Exercise goal →
Begin at the line below that has "оборудованных номера.". Stop after the line that has "Tageslichtlampe — Leuchten", repeating each line exactly and leaving out the pictures.

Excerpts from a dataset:
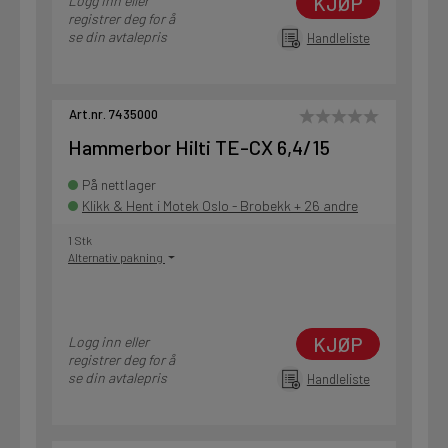
KJØP
Logg inn eller
registrer deg for å
se din avtalepris
Handleliste
Art.nr. 7435000
Hammerbor Hilti TE-CX 6,4/15
På nettlager
Klikk & Hent i Motek Oslo - Brobekk + 26 andre
1 Stk
Alternativ pakning
KJØP
Logg inn eller
registrer deg for å
se din avtalepris
Handleliste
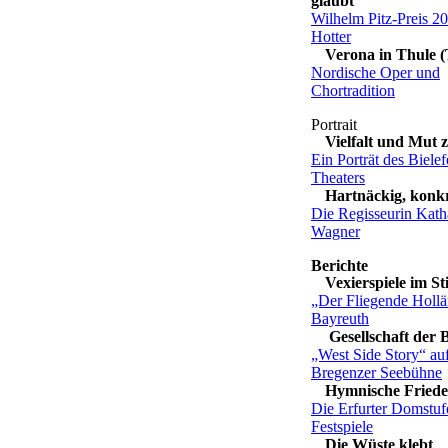
glaubt
Wilhelm Pitz-Preis 2
Hotter
Verona in Thule (T
Nordische Oper und
Chortradition
Vielfalt und Mut
Ein Porträt des Bielef
Theaters
Hartnäckig, konkre
Die Regisseurin Kath
Wagner
Vexierspiele im S
„Der Fliegende Hollä
Bayreuth
Gesellschaft der 
„West Side Story“ auf
Bregenzer Seebühne
Hymnische Friede
Die Erfurter Domstuf
Festspiele
Die Wüste klebt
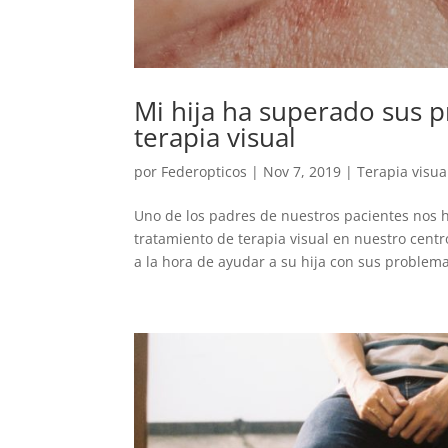
Mi hija ha superado sus p
terapia visual
por
Federopticos
|
Nov 7, 2019
|
Terapia visua
Uno de los padres de nuestros pacientes nos h
tratamiento de terapia visual en nuestro centr
a la hora de ayudar a su hija con sus problema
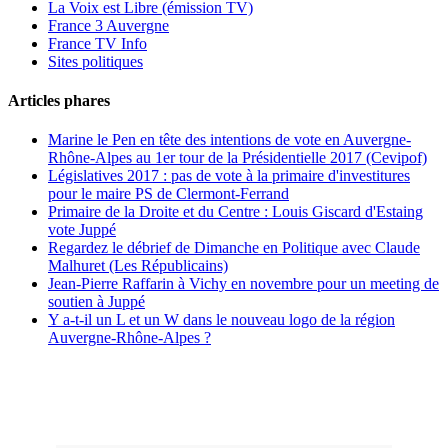
La Voix est Libre (émission TV)
France 3 Auvergne
France TV Info
Sites politiques
Articles phares
Marine le Pen en tête des intentions de vote en Auvergne-
Rhône-Alpes au 1er tour de la Présidentielle 2017 (Cevipof)
Législatives 2017 : pas de vote à la primaire d'investitures
pour le maire PS de Clermont-Ferrand
Primaire de la Droite et du Centre : Louis Giscard d'Estaing
vote Juppé
Regardez le débrief de Dimanche en Politique avec Claude
Malhuret (Les Républicains)
Jean-Pierre Raffarin à Vichy en novembre pour un meeting de
soutien à Juppé
Y a-t-il un L et un W dans le nouveau logo de la région
Auvergne-Rhône-Alpes ?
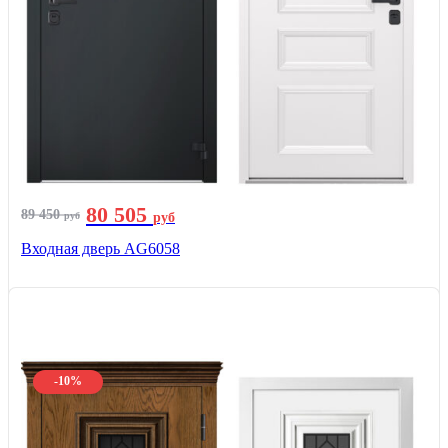
80 505
89 450
руб
руб
Входная дверь AG6058
-10%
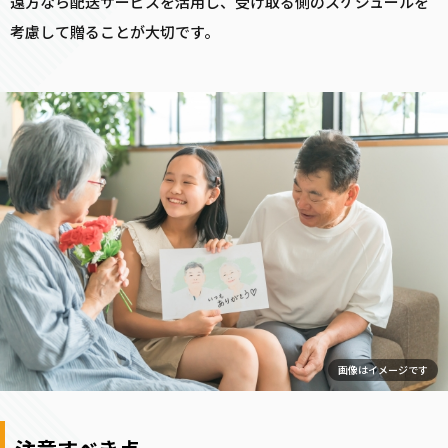
遠方なら配送サービスを活用し、受け取る側のスケジュールを
考慮して贈ることが大切です。
画像はイメージです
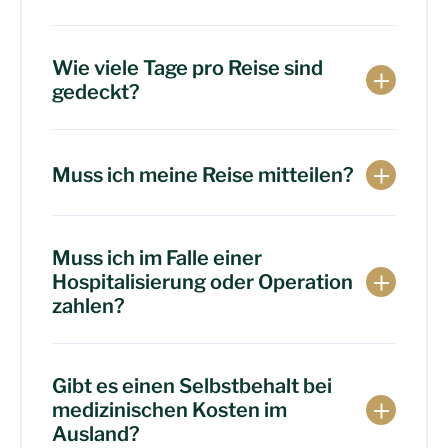
Wie viele Tage pro Reise sind
gedeckt?
Muss ich meine Reise mitteilen?
Muss ich im Falle einer
Hospitalisierung oder Operation
zahlen?
Gibt es einen Selbstbehalt bei
medizinischen Kosten im
Ausland?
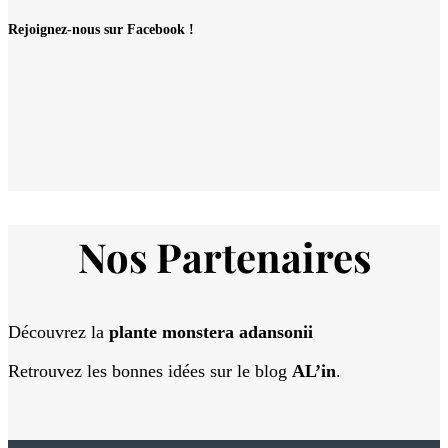
Rejoignez-nous sur Facebook !
Nos Partenaires
Découvrez la
plante monstera adansonii
Retrouvez les bonnes idées sur le blog
AL’in
.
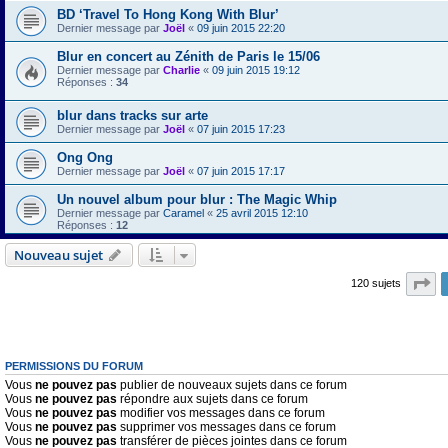
BD ‘Travel To Hong Kong With Blur’
Dernier message par
Joël
«
09 juin 2015 22:20
Blur en concert au Zénith de Paris le 15/06
Dernier message par
Charlie
«
09 juin 2015 19:12
Réponses :
34
blur dans tracks sur arte
Dernier message par
Joël
«
07 juin 2015 17:23
Ong Ong
Dernier message par
Joël
«
07 juin 2015 17:17
Un nouvel album pour blur : The Magic Whip
Dernier message par
Caramel
«
25 avril 2015 12:10
Réponses :
12
Nouveau sujet
Pa
120 sujets
PERMISSIONS DU FORUM
Vous
ne pouvez pas
publier de nouveaux sujets dans ce forum
Vous
ne pouvez pas
répondre aux sujets dans ce forum
Vous
ne pouvez pas
modifier vos messages dans ce forum
Vous
ne pouvez pas
supprimer vos messages dans ce forum
Vous
ne pouvez pas
transférer de pièces jointes dans ce forum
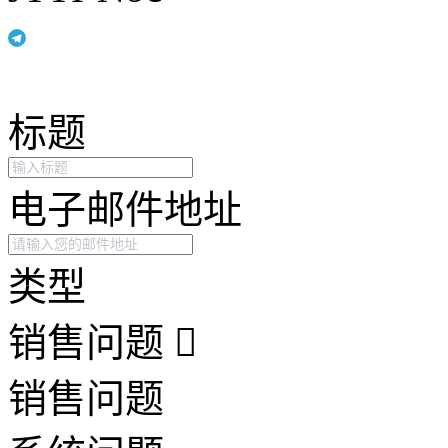
标题
电子邮件地址
类型
销售问题
销售问题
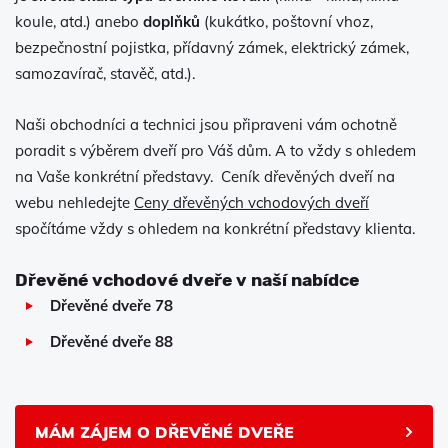
koule, atd.) anebo
doplňků
(kukátko, poštovní vhoz,
bezpečnostní pojistka, přídavný zámek, elektrický zámek,
samozavírač, stavěč, atd.).
Naši obchodníci a technici jsou připraveni vám ochotně
poradit s výběrem dveří pro Váš dům. A to vždy s ohledem
na Vaše konkrétní představy. Ceník dřevěných dveří na
webu nehledejte
Ceny dřevěných vchodových dveří
spočítáme vždy s ohledem na konkrétní představy klienta.
Dřevěné vchodové dveře v naší nabídce
Dřevěné dveře 78
Dřevěné dveře 88
MÁM ZÁJEM O DŘEVĚNÉ DVEŘE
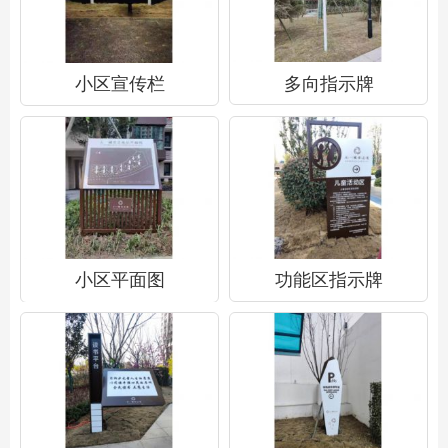
小区宣传栏
多向指示牌
小区平面图
功能区指示牌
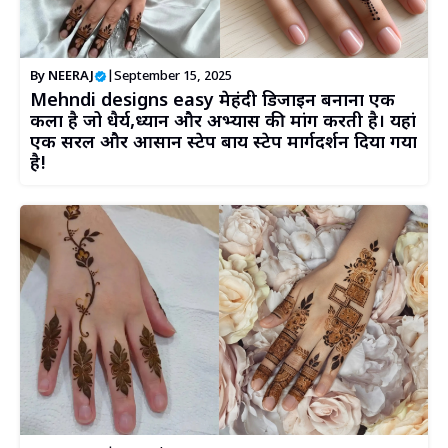
By
NEERAJ
|
September 15, 2025
Mehndi designs easy मेहंदी डिजाइन बनाना एक
कला है जो धैर्य,ध्यान और अभ्यास की मांग करती है। यहां
एक सरल और आसान स्टेप बाय स्टेप मार्गदर्शन दिया गया
है!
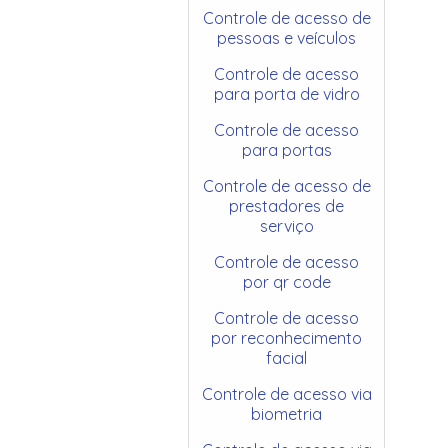
Controle de acesso de
pessoas e veículos
Controle de acesso
para porta de vidro
Controle de acesso
para portas
Controle de acesso de
prestadores de
serviço
Controle de acesso
por qr code
Controle de acesso
por reconhecimento
facial
Controle de acesso via
biometria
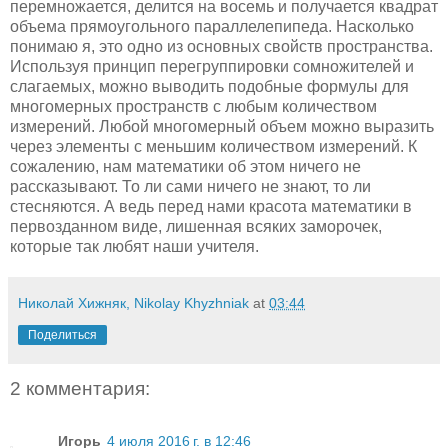
перемножается, делится на восемь и получается квадрат
объема прямоугольного параллелепипеда. Насколько
понимаю я, это одно из основных свойств пространства.
Используя принцип перегруппировки сомножителей и
слагаемых, можно выводить подобные формулы для
многомерных пространств с любым количеством
измерений. Любой многомерный объем можно выразить
через элементы с меньшим количеством измерений. К
сожалению, нам математики об этом ничего не
рассказывают. То ли сами ничего не знают, то ли
стесняются. А ведь перед нами красота математики в
первозданном виде, лишенная всяких заморочек,
которые так любят наши учителя.
Николай Хижняк, Nikolay Khyzhniak
at
03:44
Поделиться
2 комментария:
Игорь
4 июля 2016 г. в 12:46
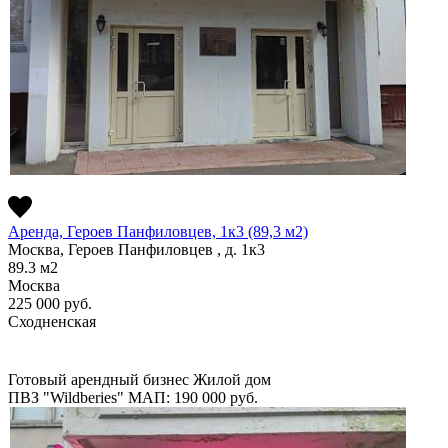
Аренда, Героев Панфиловцев, 1к3 (89,3 м2)
Москва, Героев Панфиловцев , д. 1к3
89.3
м2
Москва
225 000
руб.
Сходненская
Готовый арендный бизнес
Жилой дом
ПВЗ "Wildberies"
МАП: 190 000
руб.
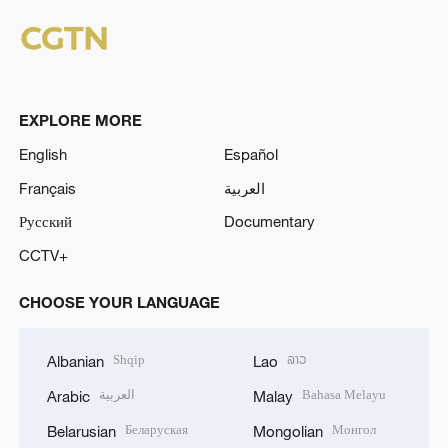
EXPLORE MORE
English
Español
Français
العربية
Русский
Documentary
CCTV+
CHOOSE YOUR LANGUAGE
Shqip
ລາວ
Albanian
Lao
العربية
Bahasa Melayu
Arabic
Malay
Беларуская
Монгол
Belarusian
Mongolian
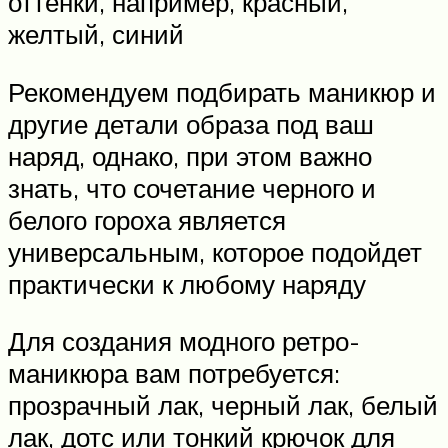
оттенки, например, красный,
желтый, синий
Рекомендуем подбирать маникюр и
другие детали образа под ваш
наряд, однако, при этом важно
знать, что сочетание черного и
белого гороха является
универсальным, которое подойдет
практически к любому наряду
Для создания модного ретро-
маникюра вам потребуется:
прозрачный лак, черный лак, белый
лак, дотс или тонкий крючок для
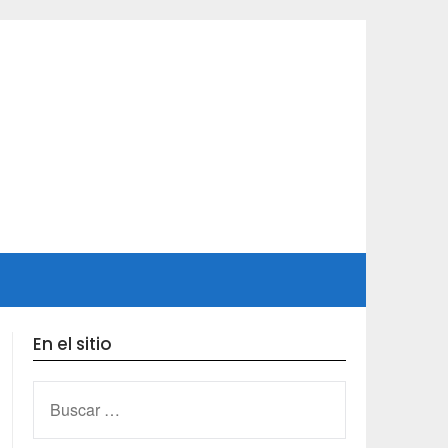
En el sitio
BUSCAR:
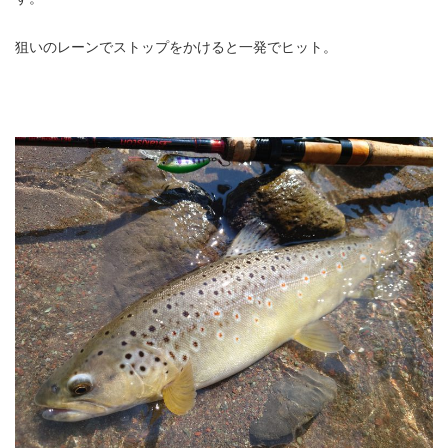
狙いのレーンでストップをかけると一発でヒット。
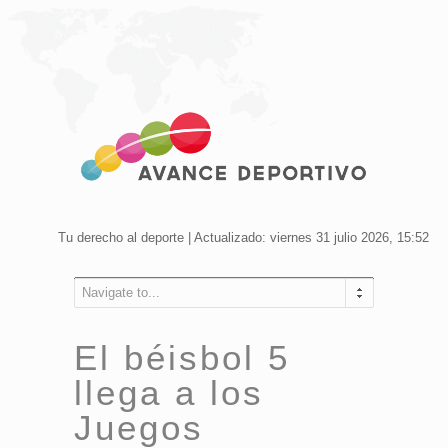
Tu derecho al deporte | Actualizado: viernes 31 julio 2026, 15:52
Navigate to...
El béisbol 5
llega a los
Juegos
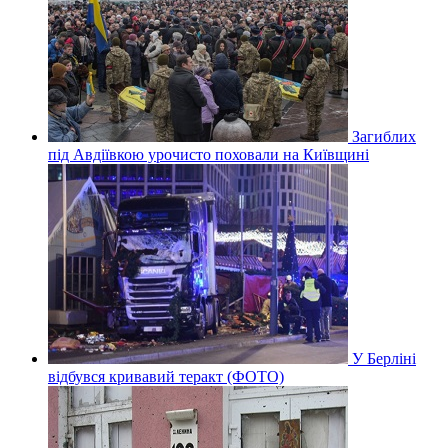
Загиблих
під Авдіївкою урочисто поховали на Київщині
У Берліні
відбувся кривавий теракт (ФОТО)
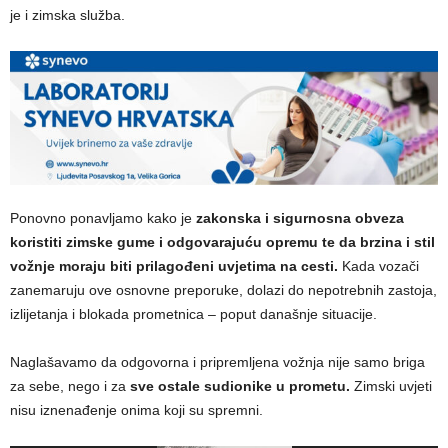
je i zimska služba.
Ponovno ponavljamo kako je
zakonska i sigurnosna obveza
koristiti zimske gume i odgovarajuću opremu te da brzina i stil
vožnje moraju biti prilagođeni uvjetima na cesti.
Kada vozači
zanemaruju ove osnovne preporuke, dolazi do nepotrebnih zastoja,
izlijetanja i blokada prometnica – poput današnje situacije.
Naglašavamo da odgovorna i pripremljena vožnja nije samo briga
za sebe, nego i za
sve ostale sudionike u prometu.
Zimski uvjeti
nisu iznenađenje onima koji su spremni.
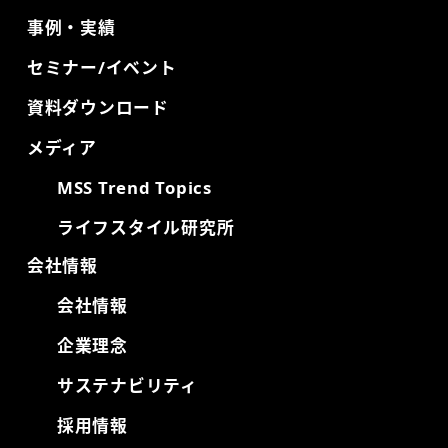
事例・実績
セミナー/イベント
資料ダウンロード
メディア
MSS Trend Topics
ライフスタイル研究所
会社情報
会社情報
企業理念
サステナビリティ
採用情報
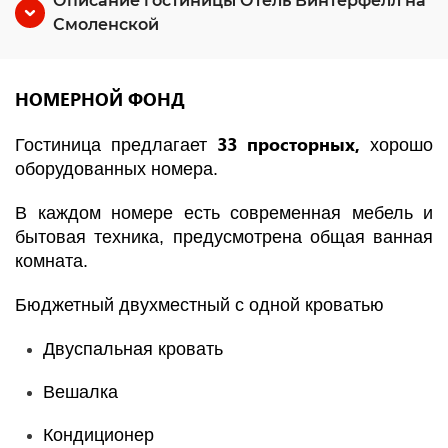
Описание гостиницы Отель Винтерфелл на
Смоленской
НОМЕРНОЙ ФОНД
33 просторных,
Гостиница предлагает
хорошо
оборудованных номера.
В каждом номере есть современная мебель и
бытовая техника, предусмотрена общая ванная
комната.
Бюджетный двухместный с одной кроватью
Двуспальная кровать
Вешалка
Кондиционер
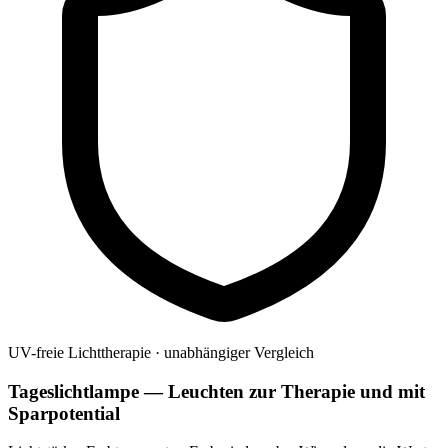
UV-freie Lichttherapie · unabhängiger Vergleich
Tageslichtlampe — Leuchten zur Therapie und mit
Sparpotential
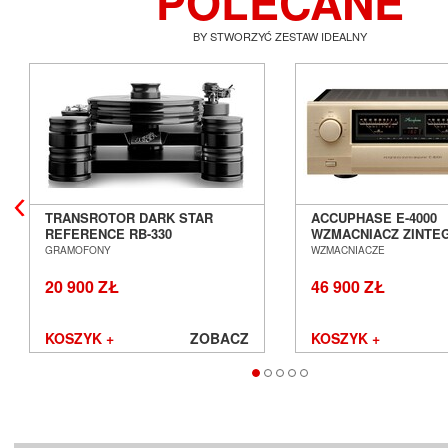
POLECANE
BY STWORZYĆ ZESTAW IDEALNY
TRANSROTOR DARK STAR
ACCUPHASE E-4000
REFERENCE RB-330
WZMACNIACZ ZINT
GRAMOFON ANALOGOWY
SALON POZNAŃ WR
GRAMOFONY
WZMACNIACZE
SALON POZNAŃ WROCŁAW
20 900 ZŁ
46 900 ZŁ
KOSZYK +
ZOBACZ
KOSZYK +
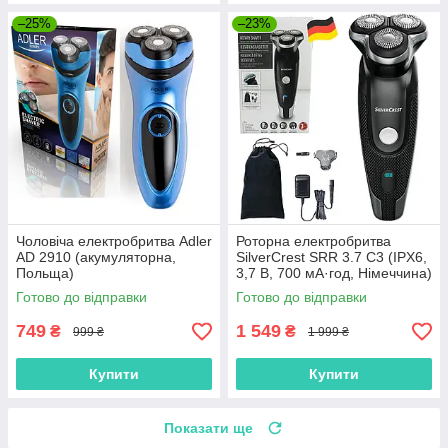
–25%
–23%
Чоловіча електробритва Adler
Роторна електробритва
AD 2910 (акумуляторна,
SilverCrest SRR 3.7 C3 (IPX6,
Польща)
3,7 В, 700 мА·год, Німеччина)
Готово до відправки
Готово до відправки
749
1 549
₴
₴
999 ₴
1 999 ₴
Купити
Купити
Показати ще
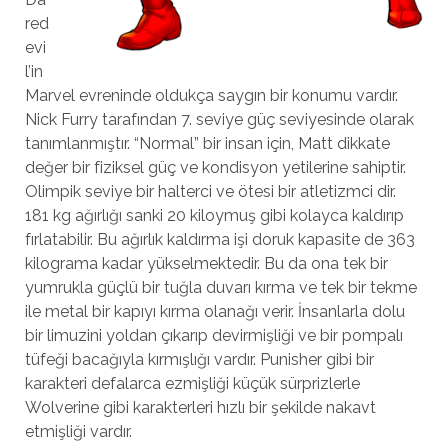
red
evi
l’in
Marvel evreninde oldukça saygın bir konumu vardır.
Nick Furry tarafından 7. seviye güç seviyesinde olarak
tanımlanmıştır. “Normal” bir insan için, Matt dikkate
değer bir fiziksel güç ve kondisyon yetilerine sahiptir.
Olimpik seviye bir halterci ve ötesi bir atletizmci dir.
181 kg ağırlığı sanki 20 kiloymuş gibi kolayca kaldırıp
fırlatabilir. Bu ağırlık kaldırma işi doruk kapasite de 363
kilograma kadar yükselmektedir. Bu da ona tek bir
yumrukla güçlü bir tuğla duvarı kırma ve tek bir tekme
ile metal bir kapıyı kırma olanağı verir. İnsanlarla dolu
bir limuzini yoldan çıkarıp devirmişliği ve bir pompalı
tüfeği bacağıyla kırmışlığı vardır. Punisher gibi bir
karakteri defalarca ezmişliği küçük sürprizlerle
Wolverine gibi karakterleri hızlı bir şekilde nakavt
etmişliği vardır.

Finished task →
оборудованных номера.
В каждом номере есть современная мебель и
бытовая техника, предусмотрена общая ванная
комната.
Бюджетный двухместный с одной кроватью
Двуспальная кровать
Вешалка
Кондиционер
UV-freie Lichttherapie · unabhängiger Vergleich
Tageslichtlampe — Leuchten zur Therapie und mit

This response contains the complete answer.